LRO houses are never just soberly rational, they show narrative elements. Incidental functions can become eye-catchers. An arcade of a commercial building in Karlsruhe made of dynamic parabolic arches, the likes of which have never been seen anywhere (except at LRO), a surprising wall bench in the Eppingen town hall (which turns out to be precisely placed in terms of function), the "swimming pool cloakroom lockers" in the Staatstheater Darmstadt, which suddenly show the dignity and elegance appropriate to the location through arrangement and colouring; much more can be discovered in the architects' work. The sacral effect of the skylight and the curiosity for what is to come in the high and curved staircase of the Catholic Academy in Stuttgart, a "useless" podium with "Advent calendar doors" is a welcome gesture at the Staatstheater Darmstadt and provokes events, these are just a few examples that illustrate the desire to evoke spatial experiences and stimulate the user to make more intensive use of the architecture.

LRO architecture fits well in any old town, such as the amazing bank building on Neue Straße in Ulm with its glazier staccato, or the Historical Museum on Frankfurt's Römerberg, which so wonderfully masters the balance of local reconstruction modernism and red sandstone Gothic, or the Ravensburg Art Museum with its façade of reused tiles and curved roofs.
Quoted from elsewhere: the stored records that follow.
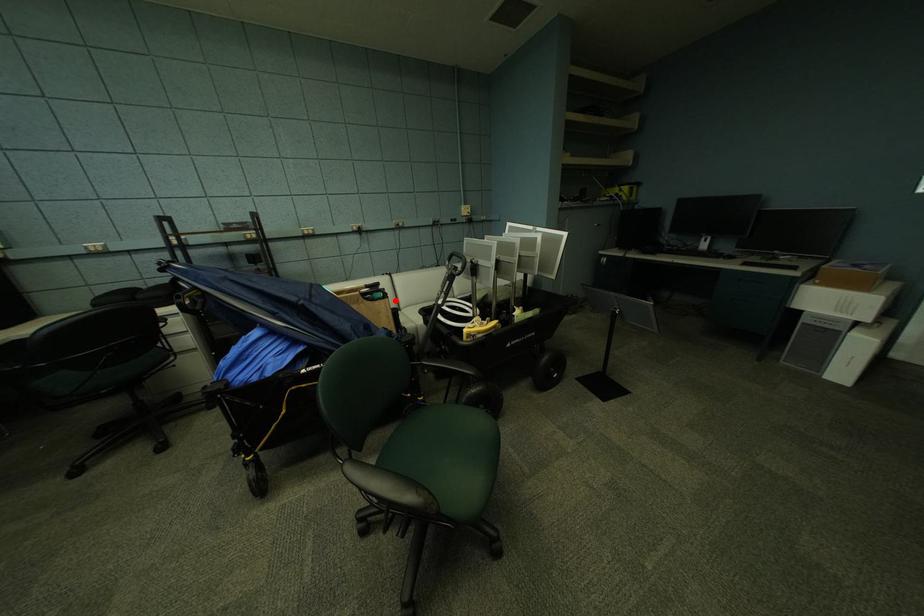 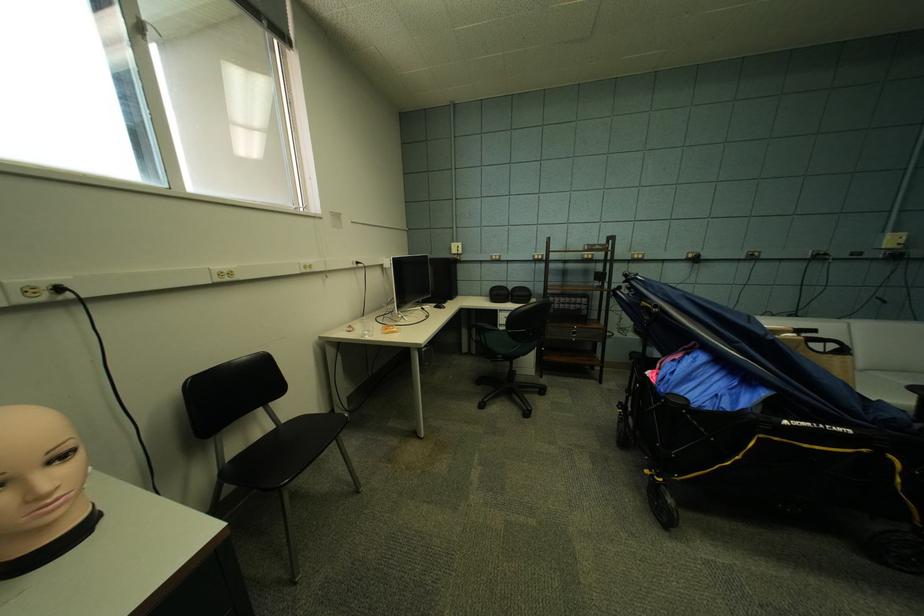 The point at the highlighted location is marked in the first image. Where is the corresponding point in the second image?

(857, 358) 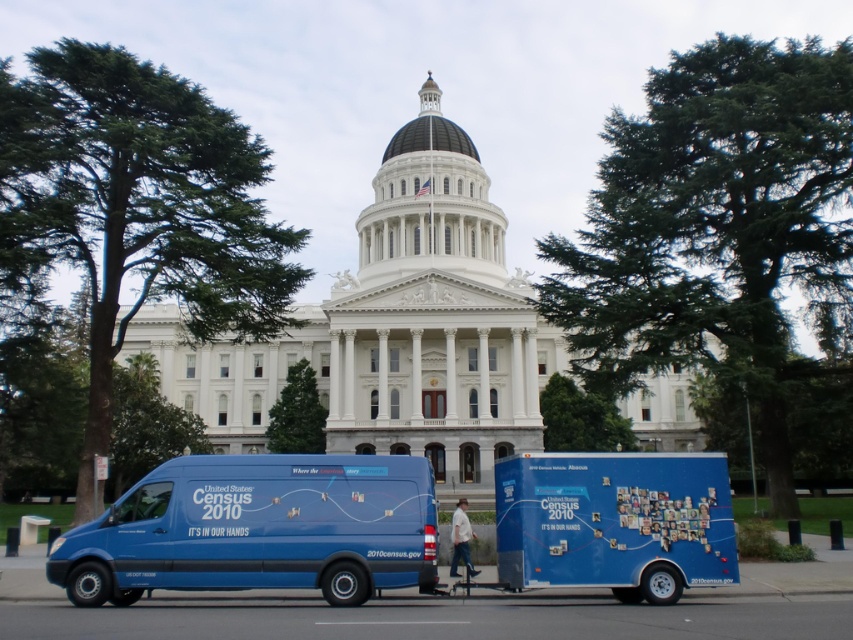 Which is in front, point (375, 504) or point (665, 604)?

Positioned in front is point (665, 604).

Consider the image. Is blue matte van at center below blue matte trailer at lower right?

Yes, blue matte van at center is below blue matte trailer at lower right.

Who is more distant from viewer, [165,493] or [548,540]?

The point [165,493] is behind.

The height and width of the screenshot is (640, 853). Find the location of `blue matte van at center`. blue matte van at center is located at coordinates [x=258, y=529]. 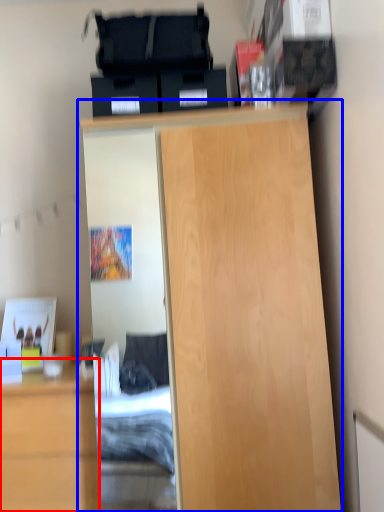 Question: Which of the following is the farthest to the observer, cabinetry (highlighted by a red box) or cupboard (highlighted by a blue box)?

Choices:
 (A) cabinetry
 (B) cupboard

Answer: (A) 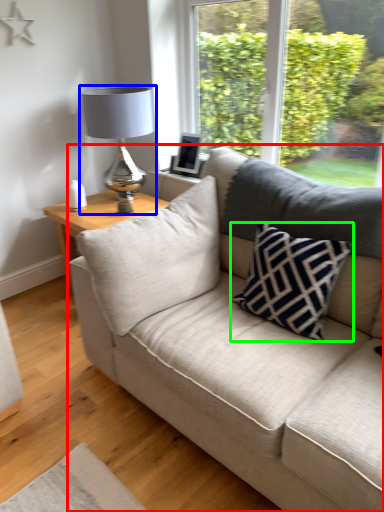 Question: Which object is positioned closest to studio couch (highlighted by a red box)? Select from table lamp (highlighted by a blue box) and pillow (highlighted by a green box).

Choices:
 (A) table lamp
 (B) pillow

Answer: (B) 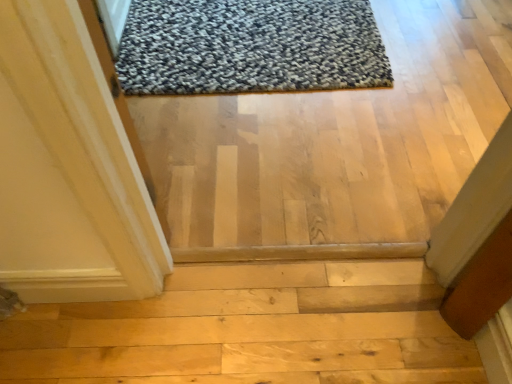 This screenshot has width=512, height=384. What do you see at coordinates (250, 47) in the screenshot?
I see `textured gray rug at upper center` at bounding box center [250, 47].

Locate an element on the screen. Image resolution: width=512 pixels, height=384 pixels. textured gray rug at upper center is located at coordinates (250, 47).

I want to click on natural wood stairs at center, so pos(250,330).

The image size is (512, 384). Describe the element at coordinates (250, 330) in the screenshot. I see `natural wood stairs at center` at that location.

This screenshot has width=512, height=384. In order to click on textured gray rug at upper center in this screenshot , I will do `click(250, 47)`.

Considering the positions of objects natural wood stairs at center and textured gray rug at upper center in the image provided, who is more to the left, natural wood stairs at center or textured gray rug at upper center?

From the viewer's perspective, natural wood stairs at center appears more on the left side.

Which is in front, natural wood stairs at center or textured gray rug at upper center?

natural wood stairs at center is closer to the camera.

Is point (273, 272) farther from camera compared to point (354, 44)?

That is False.

From the image's perspective, does natural wood stairs at center appear higher than textured gray rug at upper center?

No, from the image's perspective, natural wood stairs at center is not above textured gray rug at upper center.

From a real-world perspective, is natural wood stairs at center positioned over textured gray rug at upper center based on gravity?

No, from a real-world perspective, natural wood stairs at center is not on top of textured gray rug at upper center.

Which of these two, natural wood stairs at center or textured gray rug at upper center, is wider?

Wider between the two is textured gray rug at upper center.

In the scene shown: Does natural wood stairs at center have a lesser height compared to textured gray rug at upper center?

In fact, natural wood stairs at center may be taller than textured gray rug at upper center.

Considering the sizes of natural wood stairs at center and textured gray rug at upper center in the image, is natural wood stairs at center bigger or smaller than textured gray rug at upper center?

Clearly, natural wood stairs at center is larger in size than textured gray rug at upper center.

Is natural wood stairs at center outside of textured gray rug at upper center?

Indeed, natural wood stairs at center is completely outside textured gray rug at upper center.

Are natural wood stairs at center and textured gray rug at upper center far apart?

That's right, there is a large distance between natural wood stairs at center and textured gray rug at upper center.

Looking at this image, does natural wood stairs at center turn towards textured gray rug at upper center?

Yes, natural wood stairs at center is oriented towards textured gray rug at upper center.

How far apart are natural wood stairs at center and textured gray rug at upper center?

natural wood stairs at center and textured gray rug at upper center are 3.75 feet apart.

This screenshot has height=384, width=512. In order to click on stairwell directly beneath the textured gray rug at upper center (from a real-world perspective) in this screenshot , I will do `click(250, 330)`.

Considering the positions of objects textured gray rug at upper center and natural wood stairs at center in the image provided, who is more to the left, textured gray rug at upper center or natural wood stairs at center?

Positioned to the left is natural wood stairs at center.

Relative to natural wood stairs at center, is textured gray rug at upper center in front or behind?

In the image, textured gray rug at upper center appears behind natural wood stairs at center.

Does point (260, 79) come closer to viewer compared to point (271, 306)?

That is False.

From the image's perspective, which is above, textured gray rug at upper center or natural wood stairs at center?

textured gray rug at upper center.

From a real-world perspective, between textured gray rug at upper center and natural wood stairs at center, who is vertically higher?

In real-world perspective, textured gray rug at upper center is above.

Looking at their sizes, would you say textured gray rug at upper center is wider or thinner than natural wood stairs at center?

textured gray rug at upper center is wider than natural wood stairs at center.

Can you confirm if textured gray rug at upper center is taller than natural wood stairs at center?

No, textured gray rug at upper center is not taller than natural wood stairs at center.

Looking at this image, considering the sizes of objects textured gray rug at upper center and natural wood stairs at center in the image provided, who is bigger, textured gray rug at upper center or natural wood stairs at center?

natural wood stairs at center is bigger.

Which is correct: textured gray rug at upper center is inside natural wood stairs at center, or outside of it?

textured gray rug at upper center is outside natural wood stairs at center.

Is textured gray rug at upper center next to natural wood stairs at center and touching it?

No, textured gray rug at upper center is not making contact with natural wood stairs at center.

Is textured gray rug at upper center oriented towards natural wood stairs at center?

Yes, textured gray rug at upper center is oriented towards natural wood stairs at center.

Locate an element on the screen. stairwell lying below the textured gray rug at upper center (from the image's perspective) is located at coordinates (250, 330).

This screenshot has height=384, width=512. I want to click on stairwell below the textured gray rug at upper center (from the image's perspective), so [250, 330].

What are the coordinates of `stairwell in front of the textured gray rug at upper center` in the screenshot? It's located at (x=250, y=330). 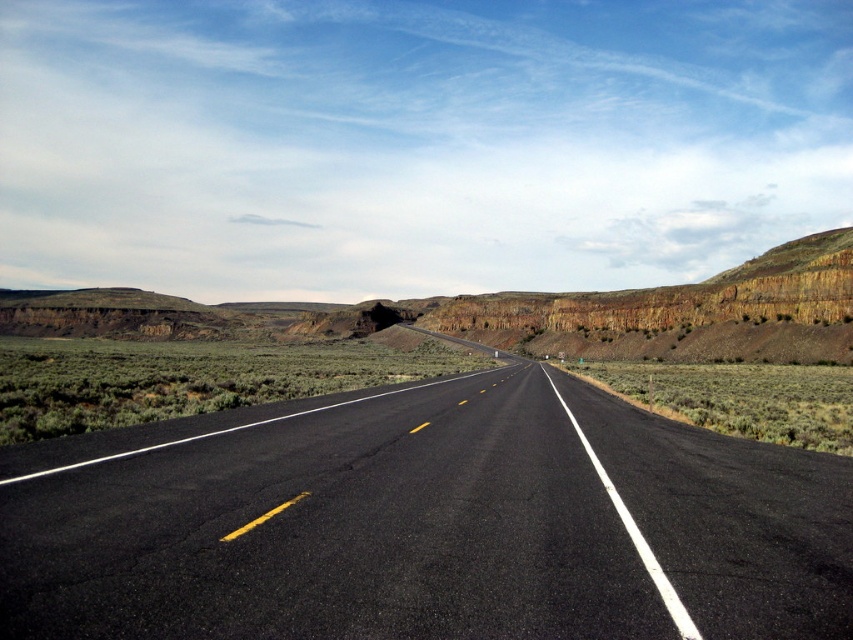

Bricks are the preferred building material at LRO anyway. The Salem Monastery School or the school in Ostfildern, which looks like a brickyard with its significant double chimney, benefit from the beauty of the material. Spontaneously, the thought comes to mind: this is where you would have liked to have gone to school. The student, the user, the resident is always the focus of interest and effort. LRO was never concerned with turning architectural pirouettes. It is the quiet qualities that benefit the people. Behind this is the deep conviction that architecture is a social, serving art, not the self-expression of the building artist.

On 21 January 2023, Arno Lederer died in Stuttgart at the age of 75 after a serious disease. With him, architecture in Germany loses one of its most brilliant minds and a moral authority, the personification of building culture. The Stuttgart office LRO works independently with Marc Oei and three younger partners. Lederer Ragnarsdóttir was re-founded in Berlin in 2021 and will be continued by Jórunn and son Sölvi.